METHODS: The decision model captured rates of discontinuation, symptom response, frequency and duration of relapse, adverse events (extrapyramidal symptoms and weight gain), resource utilization, and unit costs. Published randomized, double-blind, placebo-controlled clinical trial data were used to obtain response rates for comparators. Published clinical trial data from long-term effectiveness trials reflective of typical clinical settings were used for time on therapy, rates of discontinuation, likelihood of switching, relapse rates, and adverse event rates. Drug costs were based on Wholesale Acquisition Cost weighted by Wolters Kluwer Retail and First Databank Pricing drug utilization data. PharMetrics Patient-Centric database was utilized for length of stay, frequency of relapse, and unit cost of healthcare resource data.
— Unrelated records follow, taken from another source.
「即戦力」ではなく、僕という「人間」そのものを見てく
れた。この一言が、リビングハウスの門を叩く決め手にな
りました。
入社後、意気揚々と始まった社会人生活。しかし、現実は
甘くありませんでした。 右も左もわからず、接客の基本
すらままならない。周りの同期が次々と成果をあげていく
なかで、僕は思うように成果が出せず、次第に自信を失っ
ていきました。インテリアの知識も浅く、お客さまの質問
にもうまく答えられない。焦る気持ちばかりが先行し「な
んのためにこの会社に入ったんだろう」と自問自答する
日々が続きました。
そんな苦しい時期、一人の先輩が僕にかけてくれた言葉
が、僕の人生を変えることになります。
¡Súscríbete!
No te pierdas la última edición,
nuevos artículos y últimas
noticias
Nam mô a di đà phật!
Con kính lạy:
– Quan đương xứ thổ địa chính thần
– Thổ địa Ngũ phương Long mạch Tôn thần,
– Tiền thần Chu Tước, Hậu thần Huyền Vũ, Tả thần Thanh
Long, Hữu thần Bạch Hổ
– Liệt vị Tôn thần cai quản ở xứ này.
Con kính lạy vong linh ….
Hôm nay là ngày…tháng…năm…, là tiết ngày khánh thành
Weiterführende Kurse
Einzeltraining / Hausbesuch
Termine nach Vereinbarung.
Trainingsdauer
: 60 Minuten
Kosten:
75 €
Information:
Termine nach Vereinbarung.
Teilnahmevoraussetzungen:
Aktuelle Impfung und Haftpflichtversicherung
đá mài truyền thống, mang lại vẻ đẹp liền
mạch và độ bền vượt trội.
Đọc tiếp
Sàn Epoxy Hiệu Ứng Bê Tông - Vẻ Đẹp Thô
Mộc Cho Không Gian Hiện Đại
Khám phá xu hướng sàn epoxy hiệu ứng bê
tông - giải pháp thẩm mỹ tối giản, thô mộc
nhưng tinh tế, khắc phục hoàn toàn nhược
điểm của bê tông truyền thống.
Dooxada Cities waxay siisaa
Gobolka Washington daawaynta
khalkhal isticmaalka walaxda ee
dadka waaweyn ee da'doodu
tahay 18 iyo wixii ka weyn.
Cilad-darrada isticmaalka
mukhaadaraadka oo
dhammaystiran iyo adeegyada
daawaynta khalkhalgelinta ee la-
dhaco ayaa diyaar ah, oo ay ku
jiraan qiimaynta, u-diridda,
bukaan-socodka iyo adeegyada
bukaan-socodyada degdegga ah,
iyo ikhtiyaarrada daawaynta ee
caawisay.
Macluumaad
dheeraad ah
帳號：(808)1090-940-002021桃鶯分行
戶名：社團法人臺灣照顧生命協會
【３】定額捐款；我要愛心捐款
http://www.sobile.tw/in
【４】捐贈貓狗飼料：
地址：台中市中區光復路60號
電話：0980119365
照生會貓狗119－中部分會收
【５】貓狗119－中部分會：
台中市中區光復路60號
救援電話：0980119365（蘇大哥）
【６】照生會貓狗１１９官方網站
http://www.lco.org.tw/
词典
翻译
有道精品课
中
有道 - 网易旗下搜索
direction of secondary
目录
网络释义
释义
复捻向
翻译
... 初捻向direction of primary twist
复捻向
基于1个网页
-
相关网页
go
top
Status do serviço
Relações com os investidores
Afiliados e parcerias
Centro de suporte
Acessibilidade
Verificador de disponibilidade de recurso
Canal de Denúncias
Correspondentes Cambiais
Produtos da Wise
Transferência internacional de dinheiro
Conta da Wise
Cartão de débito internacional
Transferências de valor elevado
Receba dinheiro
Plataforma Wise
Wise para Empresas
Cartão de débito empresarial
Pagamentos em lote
A clinical expert panel provided resource-use information not available in published literature or healthcare databases. To test the robustness of the findings, sensitivity analyses were performed using plausible ranges of key model input parameters.

RESULTS: The model estimated that, over 1 year, clinical outcomes of patients administered oral atypical antipsychotics would not vary considerably. This is partly due to differences 'washing out' because of frequent switching and discontinuation of medication. Economic outcomes did vary among pharmacotherapies: paliperidone ER was associated with cost savings in direct medical costs per patient per year compared to risperidone (cost savings using paliperidone ER vs. risperidone: $793), quetiapine ($1191), olanzapine ($1259), ziprasidone ($2159), and aripiprazole ($2204)). Limitations of this analysis include the absence of direct head-to-head long-term comparative data for antipsychotics. However, the results of the decision analysis held true when tested through a multitude of sensitivity analyses.

CONCLUSION: This modeling study showed that paliperidone ER had the most favorable clinical and economic outcomes compared to other oral atypical antipsychotics for patients with schizophrenia. The analysis supports the notion that frequent discontinuation of medication is a problem with all oral antipsychotic treatments for schizophrenia.